To solve the problem, we need to evaluate the expression \( 1 + \omega^n + \omega^{2n} \) given that \( n \) is a multiple of 3. ### Step-by-Step Solution: 1. **Understanding \( \omega \)**: - \( \omega \) is a primitive cube root of unity. The cube roots of unity are the solutions to the equation \( z^3 = 1 \).
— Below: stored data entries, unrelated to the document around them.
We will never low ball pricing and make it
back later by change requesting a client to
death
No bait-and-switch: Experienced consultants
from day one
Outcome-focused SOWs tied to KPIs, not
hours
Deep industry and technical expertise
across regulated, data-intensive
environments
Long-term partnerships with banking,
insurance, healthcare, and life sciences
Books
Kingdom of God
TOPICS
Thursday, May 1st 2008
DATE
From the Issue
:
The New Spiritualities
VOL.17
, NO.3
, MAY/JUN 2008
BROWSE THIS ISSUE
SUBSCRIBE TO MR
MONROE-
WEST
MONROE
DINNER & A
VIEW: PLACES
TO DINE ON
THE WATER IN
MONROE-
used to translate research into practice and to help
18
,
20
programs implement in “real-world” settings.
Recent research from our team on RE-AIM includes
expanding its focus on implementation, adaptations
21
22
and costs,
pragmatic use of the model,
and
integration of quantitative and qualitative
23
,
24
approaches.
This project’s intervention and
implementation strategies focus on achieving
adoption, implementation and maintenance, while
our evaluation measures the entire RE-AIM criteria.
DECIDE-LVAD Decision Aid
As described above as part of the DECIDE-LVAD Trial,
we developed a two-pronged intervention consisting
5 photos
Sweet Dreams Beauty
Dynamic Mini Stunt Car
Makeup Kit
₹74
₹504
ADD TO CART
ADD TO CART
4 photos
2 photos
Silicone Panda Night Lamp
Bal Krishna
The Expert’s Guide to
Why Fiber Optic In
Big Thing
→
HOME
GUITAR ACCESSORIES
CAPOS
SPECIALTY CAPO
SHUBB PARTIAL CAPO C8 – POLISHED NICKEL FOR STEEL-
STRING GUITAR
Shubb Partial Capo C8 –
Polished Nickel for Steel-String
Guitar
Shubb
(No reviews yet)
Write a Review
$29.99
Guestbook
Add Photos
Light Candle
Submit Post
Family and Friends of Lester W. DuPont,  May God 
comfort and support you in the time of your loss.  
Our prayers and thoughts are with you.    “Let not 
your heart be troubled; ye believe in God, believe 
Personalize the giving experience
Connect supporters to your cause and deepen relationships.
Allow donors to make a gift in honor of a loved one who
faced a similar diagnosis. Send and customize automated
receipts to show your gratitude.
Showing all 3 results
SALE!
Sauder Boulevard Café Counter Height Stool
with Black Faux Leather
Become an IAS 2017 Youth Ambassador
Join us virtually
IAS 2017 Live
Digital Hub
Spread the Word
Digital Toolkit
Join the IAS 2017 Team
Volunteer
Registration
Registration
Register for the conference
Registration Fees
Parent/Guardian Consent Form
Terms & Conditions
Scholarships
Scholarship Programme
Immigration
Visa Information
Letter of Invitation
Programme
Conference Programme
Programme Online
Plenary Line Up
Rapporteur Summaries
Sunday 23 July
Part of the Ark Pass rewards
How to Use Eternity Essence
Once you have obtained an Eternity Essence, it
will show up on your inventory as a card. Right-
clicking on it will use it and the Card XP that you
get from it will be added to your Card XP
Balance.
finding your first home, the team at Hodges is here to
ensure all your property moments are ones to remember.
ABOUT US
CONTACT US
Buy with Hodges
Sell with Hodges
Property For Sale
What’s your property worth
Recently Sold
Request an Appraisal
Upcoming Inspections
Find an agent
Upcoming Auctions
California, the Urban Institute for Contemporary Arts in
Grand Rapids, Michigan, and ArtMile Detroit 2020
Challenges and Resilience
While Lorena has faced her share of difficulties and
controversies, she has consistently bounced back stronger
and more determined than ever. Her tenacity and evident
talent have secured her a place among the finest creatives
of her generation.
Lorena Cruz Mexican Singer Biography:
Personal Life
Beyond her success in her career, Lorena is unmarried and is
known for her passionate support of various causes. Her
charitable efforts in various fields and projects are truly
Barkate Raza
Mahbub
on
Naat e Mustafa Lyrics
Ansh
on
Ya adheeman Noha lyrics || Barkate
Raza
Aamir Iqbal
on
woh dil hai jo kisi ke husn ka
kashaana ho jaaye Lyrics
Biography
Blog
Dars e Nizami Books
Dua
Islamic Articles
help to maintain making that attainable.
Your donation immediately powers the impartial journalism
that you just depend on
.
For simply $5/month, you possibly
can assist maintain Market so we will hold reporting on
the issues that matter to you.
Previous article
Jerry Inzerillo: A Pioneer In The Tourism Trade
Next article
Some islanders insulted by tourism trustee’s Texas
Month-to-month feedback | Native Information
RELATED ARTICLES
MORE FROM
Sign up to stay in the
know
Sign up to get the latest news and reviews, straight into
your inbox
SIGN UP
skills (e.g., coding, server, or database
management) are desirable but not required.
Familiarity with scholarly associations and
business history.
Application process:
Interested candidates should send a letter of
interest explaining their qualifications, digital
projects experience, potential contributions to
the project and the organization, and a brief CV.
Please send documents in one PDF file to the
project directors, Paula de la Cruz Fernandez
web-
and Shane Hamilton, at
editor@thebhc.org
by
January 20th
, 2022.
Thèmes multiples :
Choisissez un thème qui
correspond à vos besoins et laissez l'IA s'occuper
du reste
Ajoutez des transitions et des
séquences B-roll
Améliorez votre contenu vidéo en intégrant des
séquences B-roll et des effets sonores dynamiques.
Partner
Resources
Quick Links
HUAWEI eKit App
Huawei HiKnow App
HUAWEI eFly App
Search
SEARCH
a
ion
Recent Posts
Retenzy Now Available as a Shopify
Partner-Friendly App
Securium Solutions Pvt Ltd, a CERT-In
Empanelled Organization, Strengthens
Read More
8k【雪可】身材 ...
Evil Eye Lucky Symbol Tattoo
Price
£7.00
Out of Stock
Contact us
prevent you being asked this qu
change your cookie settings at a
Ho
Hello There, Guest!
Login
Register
These roots are \( 1, \omega, \) and \( \omega^2 \), where \( \omega = e^{2\pi i / 3} \) and \( \omega^2 = e^{4\pi i / 3} \). - The important property of these roots is that \( \omega^3 = 1 \) and \( 1 + \omega + \omega^2 = 0 \). 2. **Using the property of \( n \)**: - Since \( n \) is a multiple of 3, we can express \( n \) as \( n = 3k \) for some integer \( k \). 3. **Calculating \( \omega^n \) and \( \omega^{2n} \)**: - Now, we can substitute \( n \) into the expression: \[ \omega^n = \omega^{3k} = (\omega^3)^k = 1^k = 1 \] - Similarly, for \( \omega^{2n} \): \[ \omega^{2n} = \omega^{2(3k)} = \omega^{6k} = (\omega^3)^{2k} = 1^{2k} = 1 \] 4. **Substituting back into the expression**: - Now substitute \( \omega^n \) and \( \omega^{2n} \) back into the original expression: \[ 1 + \omega^n + \omega^{2n} = 1 + 1 + 1 = 3 \] 5. **Final Result**: - Therefore, the value of \( 1 + \omega^n + \omega^{2n} \) when \( n \) is a multiple of 3 is \( 3 \). ### Conclusion: The final answer is: \[ 1 + \omega^n + \omega^{2n} = 3 \]